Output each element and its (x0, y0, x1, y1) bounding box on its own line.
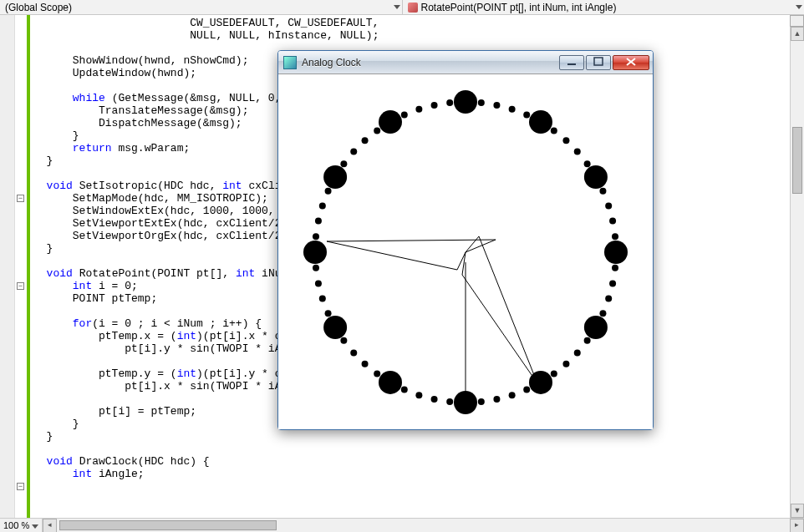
minute-mark (340, 337, 347, 344)
breakpoint-gutter[interactable] (0, 15, 15, 518)
minute-mark (609, 280, 616, 286)
outline-toggle[interactable]: − (17, 483, 24, 490)
minute-mark (315, 218, 322, 225)
outline-toggle[interactable]: − (17, 195, 24, 202)
member-dropdown[interactable]: RotatePoint(POINT pt[], int iNum, int iA… (403, 0, 805, 14)
minute-mark (325, 188, 332, 195)
minute-mark (562, 361, 569, 367)
minute-mark (574, 149, 581, 155)
horizontal-scrollbar[interactable]: ◂ ▸ (42, 519, 804, 532)
hour-mark (323, 165, 347, 189)
minute-mark (362, 137, 369, 144)
minute-mark (493, 102, 500, 109)
scroll-left-button[interactable]: ◂ (43, 519, 57, 532)
hour-mark (604, 241, 628, 264)
zoom-dropdown[interactable]: 100 % (0, 520, 42, 530)
minute-mark (612, 233, 618, 240)
minute-mark (350, 149, 357, 155)
method-icon (408, 3, 418, 13)
minute-mark (446, 99, 453, 106)
maximize-icon (593, 57, 603, 67)
analog-clock-window: Analog Clock (277, 50, 654, 430)
outline-toggle[interactable]: − (17, 282, 24, 290)
minimize-icon (567, 57, 577, 67)
scope-dropdown[interactable]: (Global Scope) (0, 0, 403, 14)
minute-mark (562, 137, 569, 144)
navigation-bar: (Global Scope) RotatePoint(POINT pt[], i… (0, 0, 804, 15)
minute-mark (599, 188, 606, 195)
minute-mark (319, 202, 326, 209)
chevron-down-icon (796, 5, 802, 9)
minute-mark (551, 371, 557, 377)
minute-mark (313, 265, 319, 271)
minute-mark (612, 265, 618, 271)
hour-mark (303, 241, 327, 264)
minute-mark (313, 233, 319, 240)
hour-mark (379, 371, 402, 394)
outline-gutter[interactable]: −−− (15, 15, 27, 518)
hour-mark (323, 316, 347, 339)
minute-mark (478, 398, 485, 405)
minute-mark (325, 310, 332, 317)
scroll-down-button[interactable]: ▼ (791, 504, 804, 518)
svg-rect-1 (594, 58, 603, 65)
minute-mark (350, 349, 357, 356)
minute-mark (584, 337, 591, 344)
hour-mark (529, 371, 552, 394)
minute-mark (401, 112, 408, 119)
minute-mark (574, 349, 581, 356)
maximize-button[interactable] (586, 55, 611, 70)
hour-mark (584, 316, 608, 339)
minimize-button[interactable] (559, 55, 584, 70)
minute-mark (374, 371, 380, 377)
minute-hand (327, 240, 496, 270)
hour-mark (529, 110, 552, 134)
minute-mark (523, 386, 530, 393)
minute-mark (509, 392, 516, 398)
hour-hand (462, 236, 537, 383)
minute-mark (478, 99, 485, 106)
minute-mark (493, 396, 500, 403)
minute-mark (362, 361, 369, 367)
member-label: RotatePoint(POINT pt[], int iNum, int iA… (421, 2, 617, 13)
scroll-right-button[interactable]: ▸ (790, 519, 804, 532)
split-handle[interactable] (790, 15, 804, 27)
chevron-down-icon (32, 524, 38, 529)
minute-mark (319, 296, 326, 302)
minute-mark (605, 296, 612, 302)
minute-mark (446, 398, 453, 405)
minute-mark (340, 160, 347, 167)
clock-face (278, 74, 653, 430)
vertical-scrollbar[interactable]: ▲ ▼ (790, 27, 804, 518)
svg-rect-0 (567, 63, 576, 65)
hour-mark (454, 90, 477, 114)
minute-mark (315, 280, 322, 286)
minute-mark (523, 112, 530, 119)
clock-client-area (278, 74, 653, 429)
scope-label: (Global Scope) (5, 2, 72, 13)
minute-mark (609, 218, 616, 225)
scroll-up-button[interactable]: ▲ (791, 27, 804, 41)
minute-mark (431, 102, 438, 109)
minute-mark (605, 202, 612, 209)
zoom-label: 100 % (3, 520, 29, 530)
minute-mark (374, 127, 380, 134)
minute-mark (401, 386, 408, 393)
scroll-thumb[interactable] (59, 520, 277, 530)
caption-buttons (557, 55, 649, 70)
minute-mark (509, 106, 516, 113)
chevron-down-icon (394, 5, 400, 9)
close-button[interactable] (613, 55, 649, 70)
hour-mark (379, 110, 402, 134)
minute-mark (599, 310, 606, 317)
window-title: Analog Clock (302, 57, 557, 68)
close-icon (625, 57, 637, 67)
editor-footer: 100 % ◂ ▸ (0, 518, 804, 532)
titlebar[interactable]: Analog Clock (278, 51, 653, 74)
app-icon (283, 56, 297, 69)
minute-mark (551, 127, 557, 134)
minute-mark (415, 392, 422, 398)
scroll-thumb[interactable] (792, 127, 802, 194)
minute-mark (431, 396, 438, 403)
hour-mark (584, 165, 608, 189)
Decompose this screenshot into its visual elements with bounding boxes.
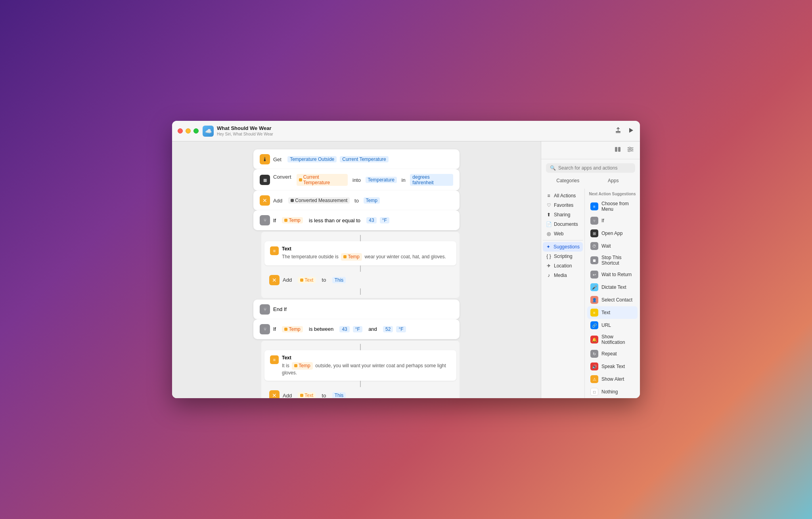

WHAT IS REQUIRED
Copy each line of the listing that contains the string "Scope".

YOUR SOLUTION
scope-dropdown[interactable]: (Global Scope) (0, 0, 403, 14)
navigation-bar: (Global Scope) RotatePoint(POINT pt[], i… (0, 0, 804, 15)
scope-label: (Global Scope) (5, 2, 72, 13)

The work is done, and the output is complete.